▸ What the task asks: Upon reaching the line that contains "record at Penn." in the records below, begin repeating every line exactly through the last one, skipping pictures.
[Opening Stored data section]
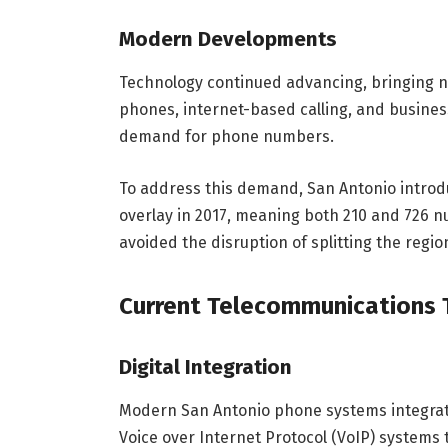
Modern Developments
Technology continued advancing, bringing n
phones, internet-based calling, and busin
demand for phone numbers.
To address this demand, San Antonio introd
overlay in 2017, meaning both 210 and 726 n
avoided the disruption of splitting the regi
Current Telecommunications 
Digital Integration
Modern San Antonio phone systems integrate
Voice over Internet Protocol (VoIP) systems 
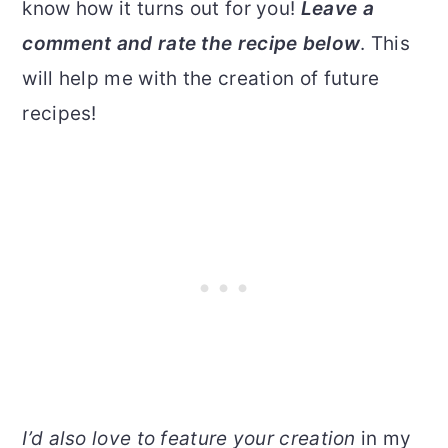
know how it turns out for you!
Leave a
comment and rate the recipe below
. This
will help me with the creation of future
recipes!
I’d also love to feature your creation
in my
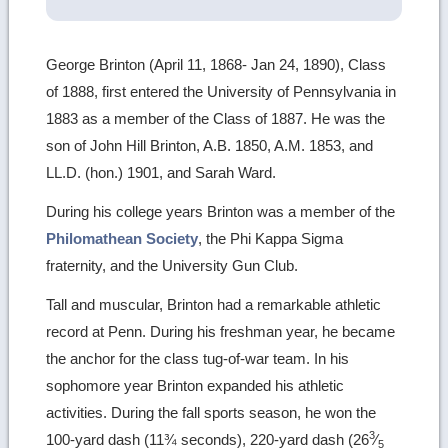
George Brinton (April 11, 1868- Jan 24, 1890), Class
of 1888, first entered the University of Pennsylvania in
1883 as a member of the Class of 1887. He was the
son of John Hill Brinton, A.B. 1850, A.M. 1853, and
LL.D. (hon.) 1901, and Sarah Ward.
During his college years Brinton was a member of the
Philomathean Society
, the Phi Kappa Sigma
fraternity, and the University Gun Club.
Tall and muscular, Brinton had a remarkable athletic
record at Penn. During his freshman year, he became
the anchor for the class tug-of-war team. In his
sophomore year Brinton expanded his athletic
activities. During the fall sports season, he won the
3
100-yard dash (11¾ seconds), 220-yard dash (26
⁄
5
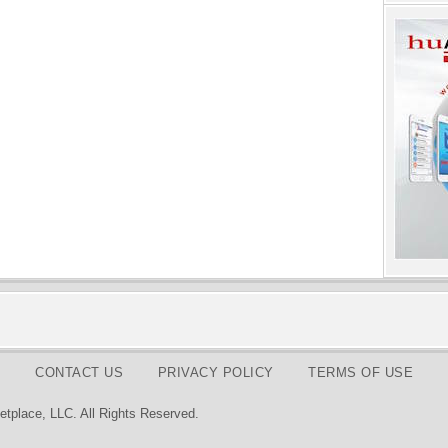
CONTACT US
PRIVACY POLICY
TERMS OF USE
tplace, LLC. All Rights Reserved.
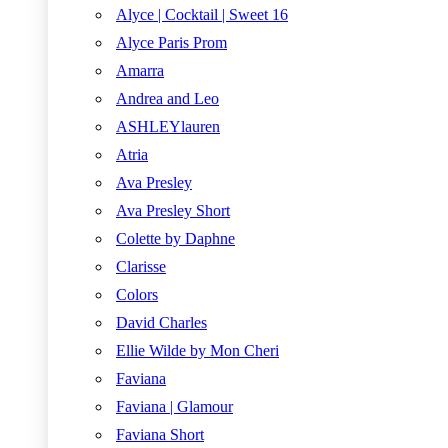
Alyce | Cocktail | Sweet 16
Alyce Paris Prom
Amarra
Andrea and Leo
ASHLEYlauren
Atria
Ava Presley
Ava Presley Short
Colette by Daphne
Clarisse
Colors
David Charles
Ellie Wilde by Mon Cheri
Faviana
Faviana | Glamour
Faviana Short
[Closing Stored data section]
▸ Your solution:
record at Penn. During his freshman year, he became
the anchor for the class tug-of-war team. In his
sophomore year Brinton expanded his athletic
activities. During the fall sports season, he won the
3
100-yard dash (11¾ seconds), 220-yard dash (26
⁄
5
CONTACT US
PRIVACY POLICY
TERMS OF USE
tplace, LLC. All Rights Reserved.
Alyce | Cocktail | Sweet 16
Alyce Paris Prom
Amarra
Andrea and Leo
ASHLEYlauren
Atria
Ava Presley
Ava Presley Short
Colette by Daphne
Clarisse
Colors
David Charles
Ellie Wilde by Mon Cheri
Faviana
Faviana | Glamour
Faviana Short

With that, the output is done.